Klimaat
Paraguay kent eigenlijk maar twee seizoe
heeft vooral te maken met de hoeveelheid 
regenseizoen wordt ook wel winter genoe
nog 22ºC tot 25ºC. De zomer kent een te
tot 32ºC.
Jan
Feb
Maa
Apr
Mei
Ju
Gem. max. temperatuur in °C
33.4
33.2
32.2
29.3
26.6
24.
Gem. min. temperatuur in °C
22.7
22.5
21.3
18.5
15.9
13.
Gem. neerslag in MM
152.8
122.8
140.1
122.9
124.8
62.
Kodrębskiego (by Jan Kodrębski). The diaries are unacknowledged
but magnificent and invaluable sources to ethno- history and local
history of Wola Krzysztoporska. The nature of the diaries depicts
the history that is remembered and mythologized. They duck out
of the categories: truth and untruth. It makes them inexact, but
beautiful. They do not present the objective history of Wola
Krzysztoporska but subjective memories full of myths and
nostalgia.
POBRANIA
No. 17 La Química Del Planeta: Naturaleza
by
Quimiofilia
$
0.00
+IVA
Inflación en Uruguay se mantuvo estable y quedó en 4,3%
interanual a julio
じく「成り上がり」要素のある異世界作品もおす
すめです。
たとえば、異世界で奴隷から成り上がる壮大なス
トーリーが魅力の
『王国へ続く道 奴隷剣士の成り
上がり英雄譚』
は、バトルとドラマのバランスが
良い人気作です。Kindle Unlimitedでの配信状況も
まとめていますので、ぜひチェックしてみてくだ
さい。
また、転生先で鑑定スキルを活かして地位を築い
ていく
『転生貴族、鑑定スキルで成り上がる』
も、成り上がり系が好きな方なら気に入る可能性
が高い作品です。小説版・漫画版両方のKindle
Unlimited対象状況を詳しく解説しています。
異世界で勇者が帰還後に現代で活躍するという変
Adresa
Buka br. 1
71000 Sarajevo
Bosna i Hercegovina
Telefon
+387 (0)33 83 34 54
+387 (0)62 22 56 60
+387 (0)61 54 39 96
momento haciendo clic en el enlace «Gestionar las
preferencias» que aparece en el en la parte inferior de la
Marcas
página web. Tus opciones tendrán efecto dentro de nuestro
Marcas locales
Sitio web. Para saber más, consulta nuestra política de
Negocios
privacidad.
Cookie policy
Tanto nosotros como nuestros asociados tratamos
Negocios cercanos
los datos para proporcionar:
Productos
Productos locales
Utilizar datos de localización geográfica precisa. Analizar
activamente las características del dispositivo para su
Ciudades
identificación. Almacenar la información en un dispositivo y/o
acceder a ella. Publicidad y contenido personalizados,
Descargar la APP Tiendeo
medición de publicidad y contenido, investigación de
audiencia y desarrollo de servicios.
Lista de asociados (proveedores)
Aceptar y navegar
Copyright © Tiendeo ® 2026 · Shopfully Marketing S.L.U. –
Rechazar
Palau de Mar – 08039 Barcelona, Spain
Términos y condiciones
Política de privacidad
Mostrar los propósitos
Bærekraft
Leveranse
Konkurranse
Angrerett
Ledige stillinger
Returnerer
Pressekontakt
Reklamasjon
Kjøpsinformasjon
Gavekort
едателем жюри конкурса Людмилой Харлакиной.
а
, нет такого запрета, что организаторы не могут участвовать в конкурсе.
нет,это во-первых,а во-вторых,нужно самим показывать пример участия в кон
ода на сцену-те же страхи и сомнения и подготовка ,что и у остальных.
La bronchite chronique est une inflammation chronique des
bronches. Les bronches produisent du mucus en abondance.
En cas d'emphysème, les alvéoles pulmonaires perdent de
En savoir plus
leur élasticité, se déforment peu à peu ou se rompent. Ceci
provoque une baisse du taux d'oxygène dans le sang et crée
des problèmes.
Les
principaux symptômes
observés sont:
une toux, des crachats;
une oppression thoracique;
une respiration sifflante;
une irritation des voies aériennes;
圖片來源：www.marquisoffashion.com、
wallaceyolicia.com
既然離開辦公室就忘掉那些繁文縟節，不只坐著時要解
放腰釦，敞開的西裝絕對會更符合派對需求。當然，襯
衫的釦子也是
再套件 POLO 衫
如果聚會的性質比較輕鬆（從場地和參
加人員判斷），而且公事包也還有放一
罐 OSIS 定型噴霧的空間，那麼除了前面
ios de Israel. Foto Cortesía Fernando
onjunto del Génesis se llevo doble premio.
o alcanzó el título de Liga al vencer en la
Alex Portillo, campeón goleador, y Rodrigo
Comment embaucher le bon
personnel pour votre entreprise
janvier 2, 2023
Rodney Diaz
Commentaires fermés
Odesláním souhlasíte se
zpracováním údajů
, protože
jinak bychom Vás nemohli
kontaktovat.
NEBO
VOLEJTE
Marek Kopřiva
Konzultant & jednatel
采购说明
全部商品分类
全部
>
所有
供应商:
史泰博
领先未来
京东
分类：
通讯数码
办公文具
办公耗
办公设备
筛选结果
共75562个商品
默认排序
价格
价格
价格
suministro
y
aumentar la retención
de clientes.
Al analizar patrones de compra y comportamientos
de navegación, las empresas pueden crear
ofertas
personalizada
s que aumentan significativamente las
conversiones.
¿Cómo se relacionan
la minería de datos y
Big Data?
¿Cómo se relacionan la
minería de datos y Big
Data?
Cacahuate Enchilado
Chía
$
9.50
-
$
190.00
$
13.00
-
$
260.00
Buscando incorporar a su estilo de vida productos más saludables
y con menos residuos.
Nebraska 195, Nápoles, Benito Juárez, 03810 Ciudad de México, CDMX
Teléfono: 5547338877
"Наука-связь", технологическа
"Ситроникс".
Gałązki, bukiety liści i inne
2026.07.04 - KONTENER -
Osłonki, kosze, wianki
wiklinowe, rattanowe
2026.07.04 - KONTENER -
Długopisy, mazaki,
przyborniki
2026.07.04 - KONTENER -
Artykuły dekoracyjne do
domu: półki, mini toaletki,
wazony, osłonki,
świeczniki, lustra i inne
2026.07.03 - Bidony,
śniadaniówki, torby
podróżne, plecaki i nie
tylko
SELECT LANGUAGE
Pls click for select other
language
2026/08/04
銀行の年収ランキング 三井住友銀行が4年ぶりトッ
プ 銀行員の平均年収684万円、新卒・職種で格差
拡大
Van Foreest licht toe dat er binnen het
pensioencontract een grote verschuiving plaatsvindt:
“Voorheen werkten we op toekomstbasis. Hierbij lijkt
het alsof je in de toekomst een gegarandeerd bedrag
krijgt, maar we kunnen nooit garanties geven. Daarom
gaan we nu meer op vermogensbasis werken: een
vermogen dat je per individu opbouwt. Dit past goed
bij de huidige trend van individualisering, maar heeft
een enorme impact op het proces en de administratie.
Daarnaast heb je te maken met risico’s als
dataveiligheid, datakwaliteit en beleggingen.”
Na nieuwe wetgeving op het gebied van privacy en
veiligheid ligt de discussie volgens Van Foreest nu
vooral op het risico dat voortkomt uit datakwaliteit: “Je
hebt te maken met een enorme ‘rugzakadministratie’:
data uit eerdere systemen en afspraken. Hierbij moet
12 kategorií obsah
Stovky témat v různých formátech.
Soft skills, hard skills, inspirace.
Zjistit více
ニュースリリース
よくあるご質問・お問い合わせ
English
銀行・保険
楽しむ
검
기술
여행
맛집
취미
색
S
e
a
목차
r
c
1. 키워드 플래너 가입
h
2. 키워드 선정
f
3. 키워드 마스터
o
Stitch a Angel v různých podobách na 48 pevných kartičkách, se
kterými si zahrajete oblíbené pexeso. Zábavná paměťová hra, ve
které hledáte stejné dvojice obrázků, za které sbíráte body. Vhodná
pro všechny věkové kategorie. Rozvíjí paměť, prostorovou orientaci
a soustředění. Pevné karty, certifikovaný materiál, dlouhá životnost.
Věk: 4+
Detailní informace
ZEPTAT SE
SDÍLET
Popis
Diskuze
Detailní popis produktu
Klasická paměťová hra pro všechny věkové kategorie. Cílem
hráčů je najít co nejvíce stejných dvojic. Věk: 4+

──────────────────────────────

* **WHAT YOU WILL DO**
Tell how many lines above contain the word "Detailní". Give the number alone.

* **YOUR SOLUTION**
2